When you repeat the listing below, keep every word exactly and leave out each picture.

RECORDS PROVIDED –
┏━━

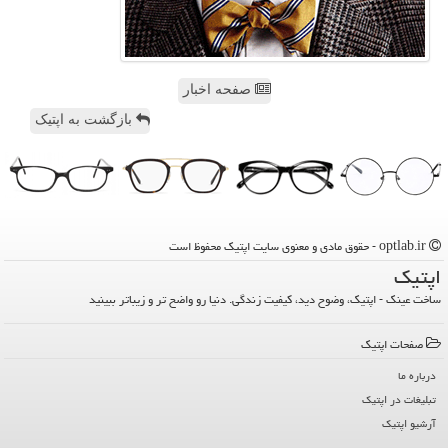
صفحه اخبار
بازگشت به اپتیک
optlab.ir - حقوق مادی و معنوی سایت اپتیك محفوظ است
اپتیك
ساخت عینک - اپتیک، وضوح دید، کیفیت زندگی. دنیا رو واضح تر و زیباتر ببینید
صفحات اپتیك
درباره ما
تبلیغات در اپتیك
آرشیو اپتیك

┗━━

WRITTEN REPLY –
صفحه اخبار
بازگشت به اپتیک
optlab.ir - حقوق مادی و معنوی سایت اپتیك محفوظ است
اپتیك
ساخت عینک - اپتیک، وضوح دید، کیفیت زندگی. دنیا رو واضح تر و زیباتر ببینید
صفحات اپتیك
درباره ما
تبلیغات در اپتیك
آرشیو اپتیك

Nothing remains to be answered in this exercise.